Earthlings

EARTHLINGS
Sayaka Murata
Granta

REVIWED BY JESSIE NEILSON

Sayaka Murata is best known outside of Japan for her highly-acclaimed 10th novel Convenience Store Woman.

Her latest work is characterised by quirky characters building their own insular world as they fend off becoming mere parts in a capitalist society. While the story takes the path of a fairy tale, the writing stays matter of fact, as if describing everyday occurrences, as indeed they are for the narrator herself.

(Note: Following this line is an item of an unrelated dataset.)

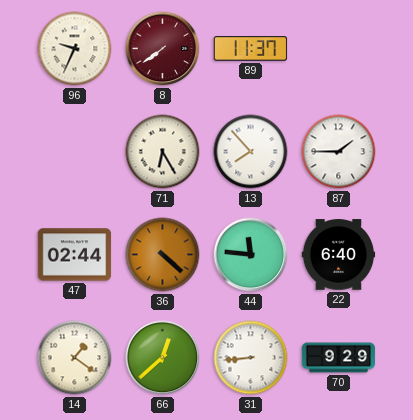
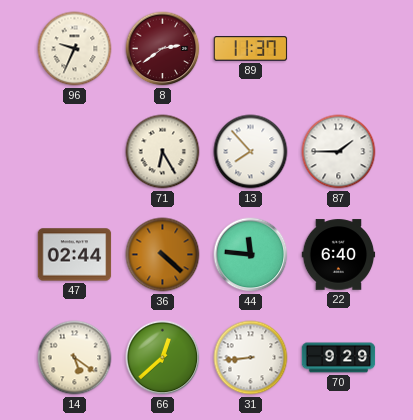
8: 7:39 -> 2:39
14: 1:21 -> 5:21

\Eleven-year-old Natsuki has a vivid imagination, with her best friend a plush hedgehog toy in appearance, called Piyyut. However, according to her, Piyyut is actually an emissary from Planet Popinpobopia, and he is here on a mission to save doomed Earth. Natsuki likewise has magical powers, for she is a protectress, a magician, with an origami magic wand and a magical transformation mirror forever near her person. Otherwise appearing as a normal school girl, Natsuki keeps to herself and her fantasy world.

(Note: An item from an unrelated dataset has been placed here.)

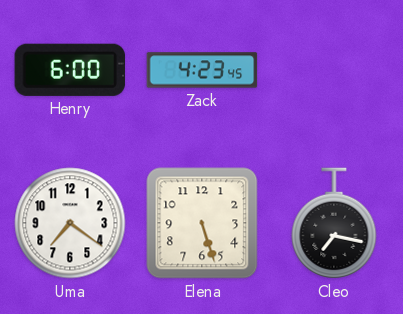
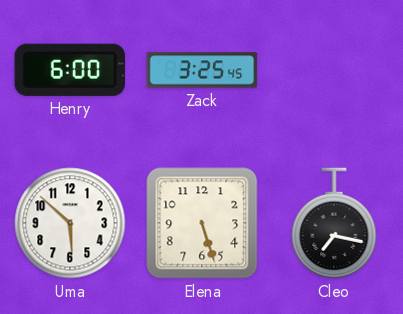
Zack: 4:23 -> 3:25
Uma: 7:21 -> 5:52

She is waiting for the spaceship to arrive to return her to Popinpobopia. In the meantime she and her family must endure each other. Natsuki, her sister Kise, and their parents are navigating a windy, carsickness-inducing forested road for their yearly family meet.

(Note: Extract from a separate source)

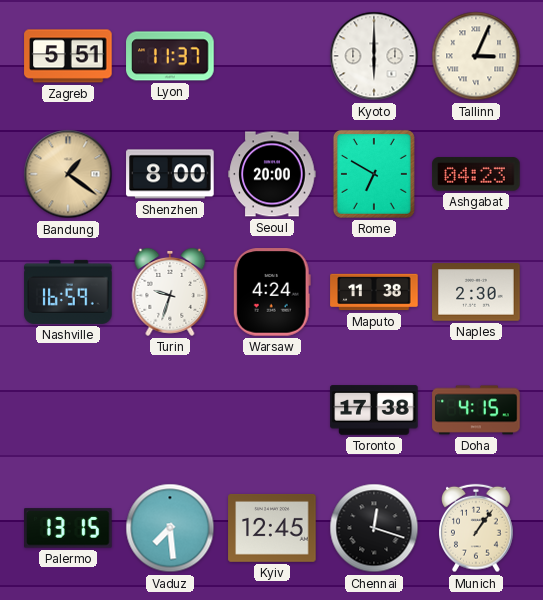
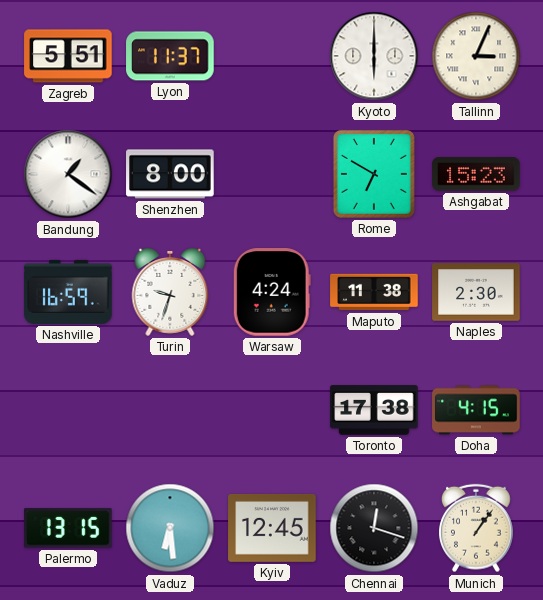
Bandung dial: champagne -> white
Seoul: 20:00 -> none
Ashgabat: 04:23 -> 15:23
Vaduz: 7:29 -> 6:29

It is the annual Obon festival where ancestors are honoured. The conglomerate is so extensive that for Natsuki and her cousins the ambiguous adults all blend into each other. The one cousin who she always longs to meet though is cousin Yuu, as they share a world view. He is an alien, also longing to return to his planet.

As the real world becomes more horrendous, her faith in the imaginary strengthens, and she holds out for yearly liaisons with Yuu. However, when lines are crudely crossed, it is Natsuki against the hostile world. Her mother uses her as an emotional dumpster, while ignoring other abuse that is going on outside the family unit. Natsuki decides once and for all that the conventional world is not for her. She views her town as a vast factory for the production of human babies, her womb a factory component.

Earthlings switches between a naive childhood suddenly brought to an end and her unusual philosophy put into practice as an adult. Like a lot of Japanese fiction it is grounded in realism before being overtaken by bizarre flights of fancy. The main character is young and sympathetic and determined to make her own eccentric choices, which in part come from adolescent trauma. These incidents she recounts in a deadpan fashion.

For fans of Haruki Murakami and Mieko Kawakami, this will definitely be a welcomed, fun, and whimsical addition.